Just over a year after the killing of George Floyd, the report was widely discussed. But a key aspect was not as visible in public discourse as it should have been. Among other points, the report recommends the necessity of reparations for colonial injustices.
This poses a significant question for European countries, which have benefited greatly from wealth stolen in the colonial era. While several are taking initial steps to return some of what was seized to their countries of origin, much more has to be done.
Much of the wealth in question has taken the form of stolen art and artifacts. According to a French report drafted by Felwine Sarr and Bénédicte Savoye in 2018, more than 90 percent of the most prominent sub-Saharan African pieces of art are currently outside of the continent. Many famed European museums have built their prestige by displaying work acquired during the colonial era from so-called ethnographic expeditions that were in fact a pretext for predation.
To keep such pieces of art on French soil, France incorporated them into the public domain of state’s assets, which make them unseizable and untransferable. The Sarr-Savoye report urged the French state to restore the pieces to their countries of origin. With pressure from African countries, France had to acknowledge the unfairness, passing a law in December 2020 giving back cultural goods to Benin and Senegal.
The first piece that was restored was a saber thought to have belonged to the political leader El Hadj Omar Tall, which was granted to Senegal for five years, but still belongs to the French domain. Madagascar was given back the crown of Queen Ranavalona III, which is one of the most precious symbols of Malagasy “national pride,” according to Madagascar Minister of Culture Lalatiana Andriatongarivo Rakotondrazafy. Moreover, 26 pieces, which are known as the “Treasure of Béhanzin” and were kept in the Musée du Quai Branly-Jacques Chirac, are to be made accessible to the Beninese people and returned to Benin. But given that the museum possesses at least 45,000 pieces of art stolen during colonial times, according to the Sarr-Savoye report, this does not sound like such a revolution.
Before the release of the report, in 2017, President Emmanuel Macron committed to returning tens of thousands of cultural pieces within five years. Not enough has been done since then. Meanwhile, conversations about reparations in other venues have so far been rare in French political discourse.

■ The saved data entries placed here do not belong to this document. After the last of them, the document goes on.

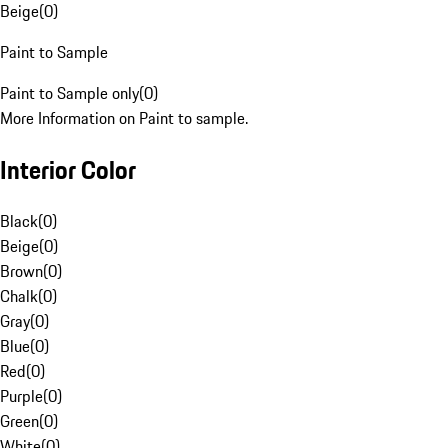
Beige
(
0
)
Paint to Sample
Paint to Sample only
(
0
)
More Information on Paint to sample.
Interior Color
Black
(
0
)
Beige
(
0
)
Brown
(
0
)
Chalk
(
0
)
Gray
(
0
)
Blue
(
0
)
Red
(
0
)
Purple
(
0
)
Green
(
0
)
White
(
0
)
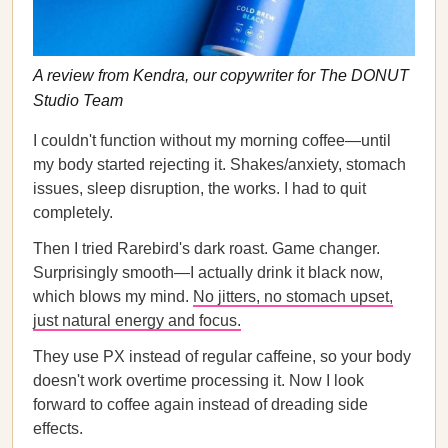
A review from Kendra, our copywriter for The DONUT
Studio Team
I couldn't function without my morning coffee—until
my body started rejecting it. Shakes/anxiety, stomach
issues, sleep disruption, the works. I had to quit
completely.
Then I tried Rarebird's dark roast. Game changer.
Surprisingly smooth—I actually drink it black now,
which blows my mind.
No jitters, no stomach upset,
just natural energy and focus.
They use PX instead of regular caffeine, so your body
doesn't work overtime processing it. Now I look
forward to coffee again instead of dreading side
effects.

Yet this debate is not taking place only in France and is not only over looted treasures. Reparations also come with the recognition of the harm caused by colonial wars and violence. More than a century after the horrendous genocide perpetrated in Namibia that killed 80 percent of the Herero and 50 percent of the Nama population, Germany started a discussion with the Namibian government in 2015 to “heal the wounds” caused by the historical cruelty.
It took six years to come to an agreement, in which Germany not only apologized but also committed to paying 1.1 billion euros (nearly $1.3 billion) of special aid given to Namibia over a 30-year period. Despite the huge step, which happened in large part thanks to years of activism from Namibian and Black German organizations, the declaration failed to mention “reparations” or “compensation,” and Germany avoided any direct discussion with the Herero and the Nama. This was an “insult,” according to Namibian parliamentarian Inna Hengari.

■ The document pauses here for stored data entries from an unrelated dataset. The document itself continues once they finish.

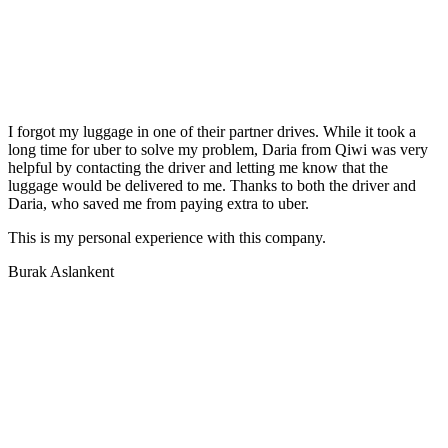
I forgot my luggage in one of their partner drives. While it took a
long time for uber to solve my problem, Daria from Qiwi was very
helpful by contacting the driver and letting me know that the
luggage would be delivered to me. Thanks to both the driver and
Daria, who saved me from paying extra to uber.
This is my personal experience with this company.
Burak Aslankent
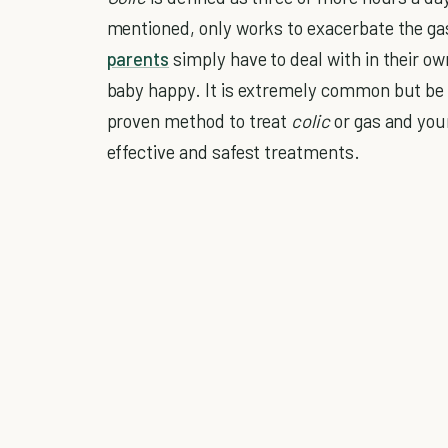
mentioned, only works to exacerbate the g
parents
simply have to deal with in their 
baby happy. It is extremely common but be a
proven method to treat
colic
or gas and you
effective and safest treatments.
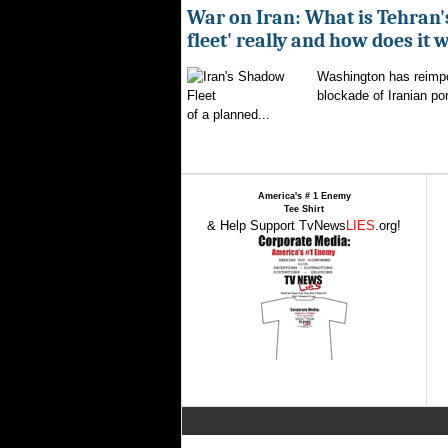
War on Iran: What is Tehran
fleet' really and how does it 
Washington has reimpo
blockade of Iranian por
of a planned...
America's # 1 Enemy
Tee Shirt
& Help Support TvNews
LIES
.org!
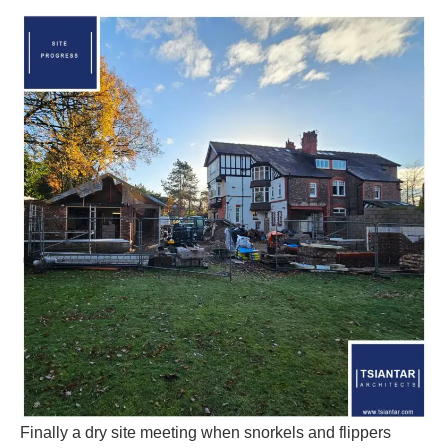
Finally a dry site meeting when snorkels and flippers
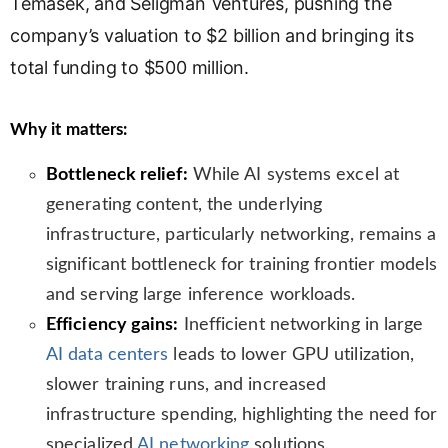
Temasek, and Seligman Ventures, pushing the
n
company’s valuation to $2 billion and bringing its
s
l
total funding to $500 million.
a
t
Why it matters:
e
Bottleneck relief:
While AI systems excel at
generating content, the underlying
infrastructure, particularly networking, remains a
significant bottleneck for training frontier models
and serving large inference workloads.
Efficiency gains:
Inefficient networking in large
AI data centers
leads to lower GPU utilization,
slower training runs, and increased
infrastructure spending, highlighting the need for
specialized
AI networking
solutions.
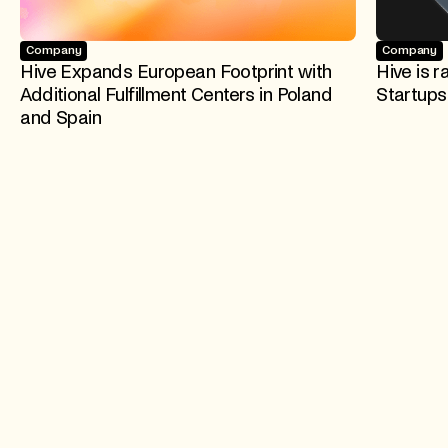
Company
Company
Hive Expands European Footprint with
Hive is r
Additional Fulfillment Centers in Poland
Startups
and Spain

Britain is also having trouble recognizing the dispossession of stolen artifacts, among other calls to offer amends for historical wrongs. For decades, Egyptian authorities’ calls for the return of the Rosetta Stone, one of the most visited objects in the British Museum, have been ignored. Jamaica, a former British colony where 600,000 enslaved people once lived, also plans to file a petition to Queen Elizabeth II seeking billions of pounds in compensation. But the Commonwealth War Graves Commission has publicly apologized for failing to honor soldiers from the former colonies (mostly from Africa and the Middle East) due to “pervasive racism,” and finally commemorated their unsung sacrifices — an initial step in the right direction.

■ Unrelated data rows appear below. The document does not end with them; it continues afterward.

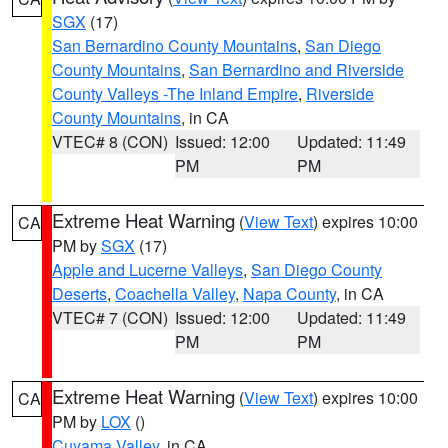
SGX
(17)
San Bernardino County Mountains
,
San Diego
County Mountains
,
San Bernardino and Riverside
County Valleys -The Inland Empire
,
Riverside
County Mountains
, in CA
VTEC# 8 (CON)
Issued: 12:00
Updated: 11:49
PM
PM
Extreme Heat Warning
(
View Text
) expires 10:00
CA
PM by
SGX
(17)
Apple and Lucerne Valleys
,
San Diego County
Deserts
,
Coachella Valley
,
Napa County
, in CA
VTEC# 7 (CON)
Issued: 12:00
Updated: 11:49
PM
PM
Extreme Heat Warning
(
View Text
) expires 10:00
CA
PM by
LOX
()
Cuyama Valley
, in CA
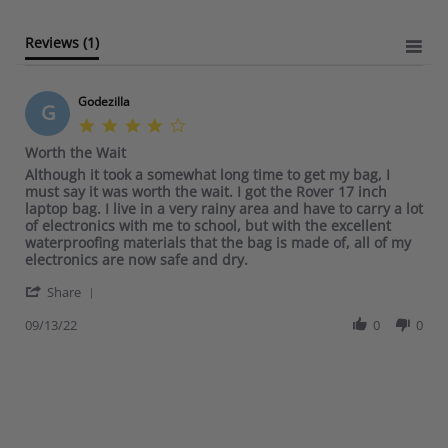
a
t
Reviews
(1)
i
n
g
Godezilla
G
4
.
Worth the Wait
0
R
r
Although it took a somewhat long time to get my bag, I
s
e
e
must say it was worth the wait. I got the Rover 17 inch
t
v
v
laptop bag. I live in a very rainy area and have to carry a lot
a
i
i
of electronics with me to school, but with the excellent
r
e
e
waterproofing materials that the bag is made of, all of my
r
w
w
electronics are now safe and dry.
a
b
s
t
'
y
t
Share
i
S
G
a
n
h
09/13/22
0
0
o
t
g
a
d
i
r
e
n
e
z
g
R
i
W
e
l
o
v
l
r
i
a
t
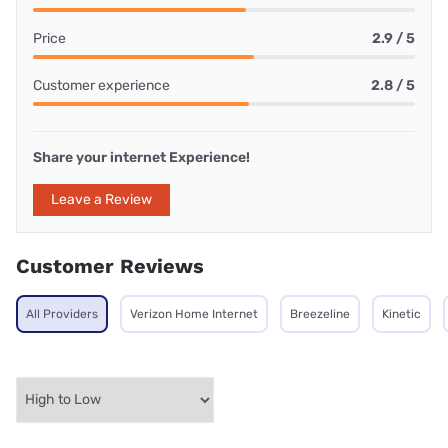
Price
2.9 / 5
Customer experience
2.8 / 5
Share your internet Experience!
Leave a Review
Customer Reviews
All Providers
Verizon Home Internet
Breezeline
Kinetic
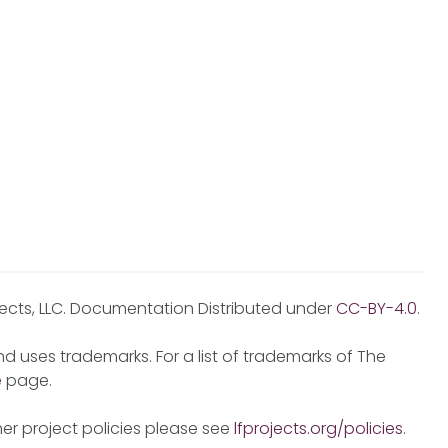
jects, LLC. Documentation Distributed under
CC-BY-4.0
.
d uses trademarks. For a list of trademarks of The
e
page.
er project policies please see
lfprojects.org/policies
.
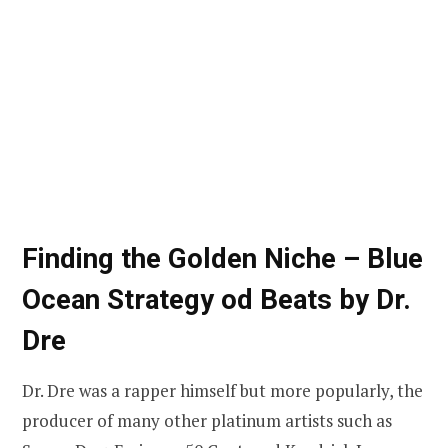
Finding the Golden Niche – Blue
Ocean Strategy
od Beats by Dr.
Dre
Dr. Dre was a rapper himself but more popularly, the
producer of many other platinum artists such as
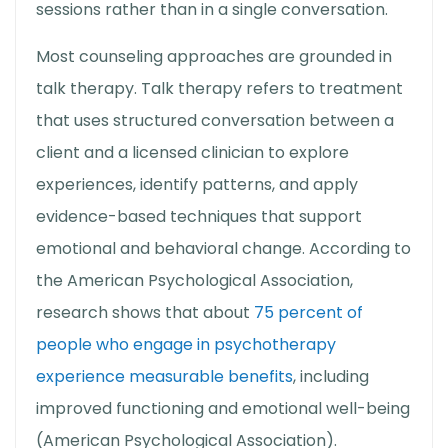
sessions rather than in a single conversation.
Most counseling approaches are grounded in
talk therapy
.
Talk therapy
refers to treatment
that uses structured conversation between a
client and a licensed clinician to explore
experiences, identify patterns, and apply
evidence-based techniques that support
emotional and behavioral change. According to
the American Psychological Association,
research shows that about
75 percent of
people who engage in psychotherapy
experience measurable benefits
, including
improved functioning and emotional well-being
(American Psychological Association).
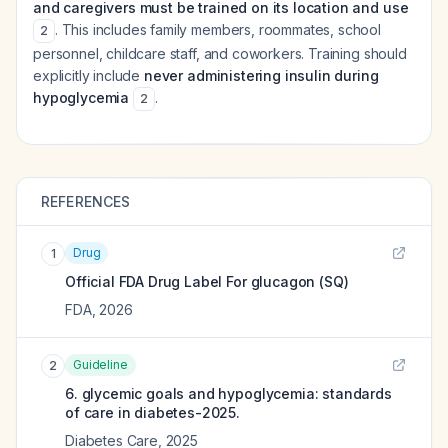
and caregivers must be trained on its location and use
. This includes family members, roommates, school
2
personnel, childcare staff, and coworkers. Training should
explicitly include
never administering insulin during
hypoglycemia
.
2
REFERENCES
Drug
1
Official FDA Drug Label For
glucagon (SQ)
FDA
,
2026
Guideline
2
6. glycemic goals and hypoglycemia: standards
of care in diabetes-2025.
Diabetes Care
,
2025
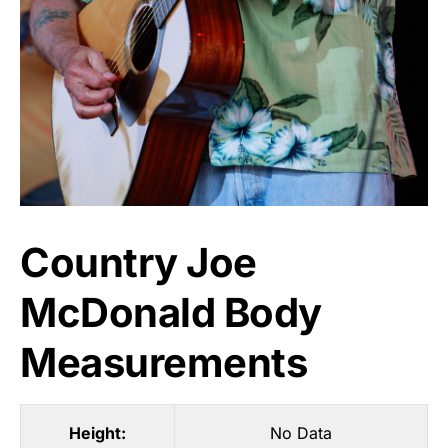
Country Joe
McDonald Body
Measurements
Height:
No Data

Europe has come a long way to acknowledge its violent and destructive role in former colonies and the resulting consequences, which are still ongoing. Yet these small steps are far from offering justice to those who are still deprived of their possessions and of entire chapters of their history. The question for Europe now is: Will it continue on this path to make fuller amends?
Rokhaya Diallo is a French journalist, writer and filmmaker.